I doubt that graphics cards will ever be truly replaced.
There was a really good interview with Tim Sweeney (of Epic Games/unreal engine fame), where he talked about what would be possible graphically with a combined CPU/GPU solution, but the only links I found to that interview are broken now. Google "Tim Sweeney interview CPU GPU" to find alot of other interesting interviews on the subject.

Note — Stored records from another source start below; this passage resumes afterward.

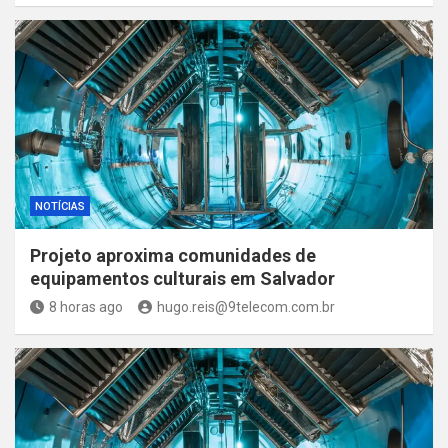
NOTÍCIAS
Projeto aproxima comunidades de
equipamentos culturais em Salvador
8 horas ago
hugo.reis@9telecom.com.br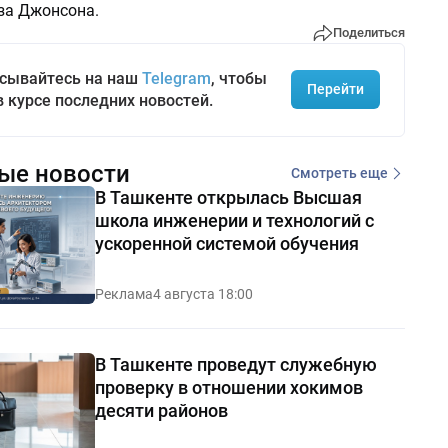
за Джонсона.
Поделиться
сывайтесь на наш
Telegram
, чтобы
Перейти
в курсе последних новостей.
ые новости
Смотреть еще
В Ташкенте открылась Высшая
школа инженерии и технологий с
ускоренной системой обучения
Реклама
4 августа 18:00
В Ташкенте проведут служебную
проверку в отношении хокимов
десяти районов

Looking at the long term future, the next 10 years or so, my hope and expectation is that there will be a real convergence between the CPU, GPU and non traditional architectures like the PhysX chip from Ageia, the Cell technology from Sony. You really want all those to evolve in the way of a large scale multicore CPU that has a lot of non traditional computing power as a GPU has now. A GPU processes a huge number of pixels in parallel using relatively simply control flow, CPU's are extremely good at random access logic, lots of branching, handling cache and things like that. I think really, essential, graphics and computing need to evolve together to the point where the future renderers I hope and expect will look a lot more like a software renderer from previous generations than a fixed function rasterizer pipeline and the stuff we have currently. I think GPU's will ultimately end up being... you know when we look at this 10 years from now, we will look back at GPU's being kinda a temporary fixed function hardware solution, to a problem that ultimately was, just general computing.